Yesterday afternoon, while preparing to reheat overnight foodstuff for a late lunch, the wife decided to channel-surf and ended on a rather dreary beginning credits to a black and white film, quite obviously from some distant past.

After several night-time scene cutaways astutely showing a motley group of people agonizing and trying to cope with their personal problems, I had lamely asked the wife to move to another channel. Like the one showing those grand old Westerns shot in those wondrously beautiful locales in the Old West.

But she had calmly persisted, more to show who's boss rather than having a special liking for this dark film, which I did initially think was a film noir by some obscure film-maker.

Anyway, decided to bear the expected ennui and sit quietly intent on finishing the meal remnants.

Suddenly, after more dreary scenes which put together started to shed more light on the locale, a sudden bolt of recall came to my consciousness.
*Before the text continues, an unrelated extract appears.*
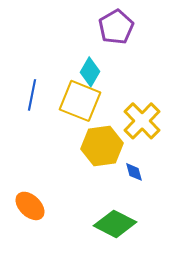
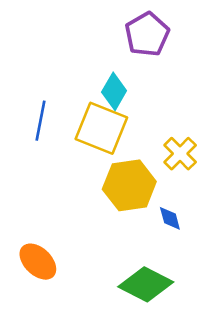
yellow cross: (142, 121) -> (180, 154), size x0.7

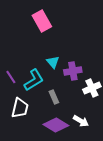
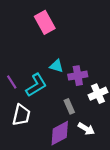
cyan triangle: (53, 62) -> (56, 66), turned -32
gray rectangle: (54, 97) -> (69, 106), moved
purple diamond: (56, 125) -> (60, 133), turned -60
Scenes of overhead trains, remnants of the old El in New York. Train stations scenes with familiar turnstiles and ticket booths. The different characters slowly but surely being drawn to a train station, very late in the night or very early in the morning.

And suddenly, the vague recollection from some distant past gelled into something recognizable and communicable. Thus, I blurted out: I have seen this movie as a younger man and at the end one of the soldier passengers, his right hand on a sling, is going to be knifed by a hoodlum on the train, because he is the only one brave enough to confront evil.
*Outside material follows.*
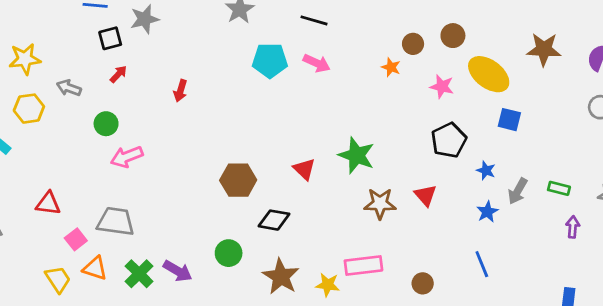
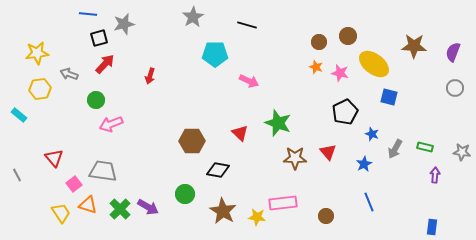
pink arrow: (317, 63) -> (249, 81), moved
orange star: (391, 67) -> (316, 67), moved
red arrow: (118, 74) -> (105, 64), size x1.5
red triangle: (48, 204) -> (54, 158), turned 42
blue star: (487, 212) -> (364, 164), moved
Indeed, the film was The Incident by Larry Peerce, and made in 1967.

For the curious, one doesn't need to rent the VHS which came out in 1989, I learned.

For this blogsite has most of the skinny, with liberal sprinkling of screen captures from the actual film, over a hundred of them. And some audio clips and the actual musical score.
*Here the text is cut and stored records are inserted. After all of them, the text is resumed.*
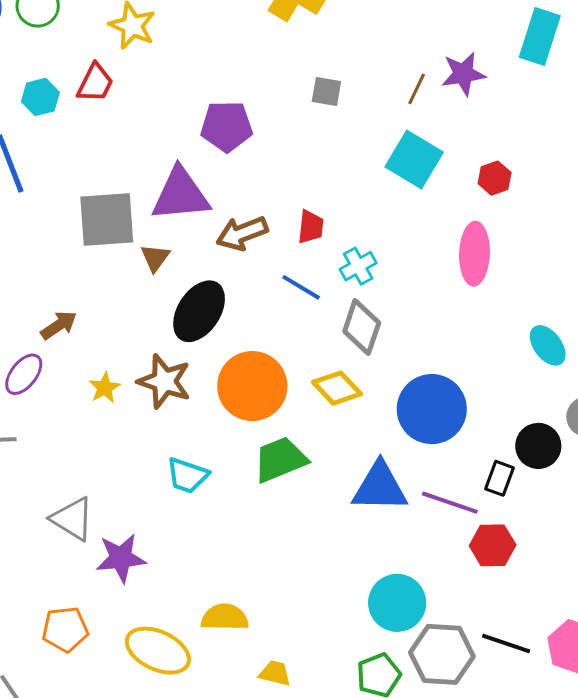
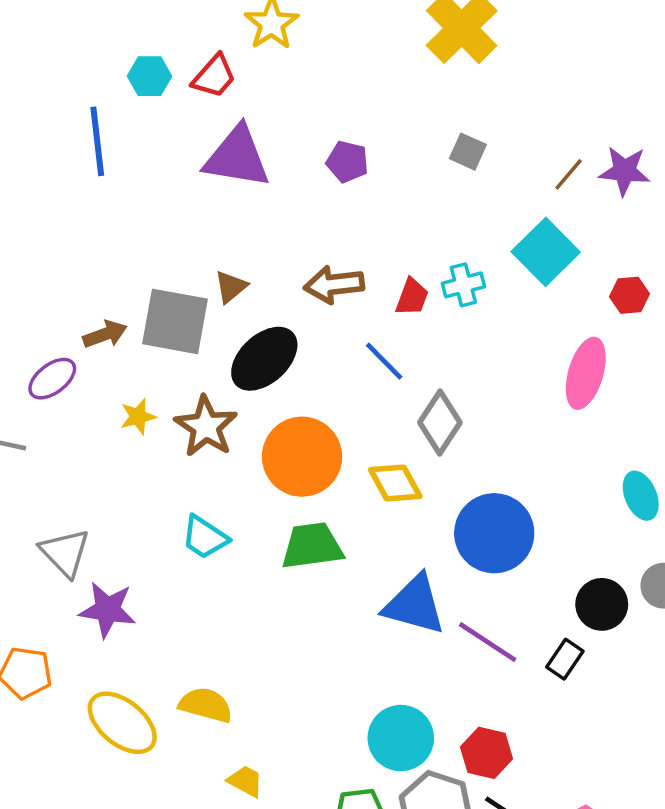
purple pentagon: (227, 126) -> (347, 162), size x0.7
purple triangle: (181, 195) -> (237, 157), moved
gray square: (107, 220) -> (175, 321), moved
cyan cross: (358, 266) -> (463, 285), moved
black rectangle: (499, 478) -> (565, 659), moved
red hexagon: (493, 545) -> (486, 753), moved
It featured a cast of characters many will recognize even to this day. The soldier with the broken arm was played by Beau Bridges, son of the late Lloyd Bridges and elder brother to Jeff Bridges. A young Martin Sheen, playing the noisy but cowardly punk. A young Donna Mills, pretty and blond. Then old reliables like Gary Merrill and Jan Sterling. Even host Ed McMahon was in it. Yes, he acted before being known as a TV host. And evil personified played well by Tony Musante, a face you love to hate. He played a queer character in Sinatra's The Detective. Director Peerce is known more for his TV works, Wild Wild West and Batman.

Why was this memorable for me, thriving latently in some forgotten corner of my memory all these years?

Because it exposes in graphic clarity the classic confrontation and mortal combat between pure, pristine, and humble "good" against a pure and unmitigated incarnation of "evil".

Furthermore, it also exposes the very thin and easily breached veneer of polite and civilized society. How when we are faced with actual evil, we find ourselves not up to the challenges that we thought we could easily and proudly surmount.

We find ourselves playing uncharacteristically the role of "appeasers" of evil, exerting utmost efforts to play "safe" against evil. Both assiduously and frantically trying to parry and deflect all its attempts to harm us personally and somewhat hoping it moves elsewhere to cast its ugly spell.

In the end, in spite of being hobbled and disadvantaged by man himself, good triumphs using the same means evil uses - violence.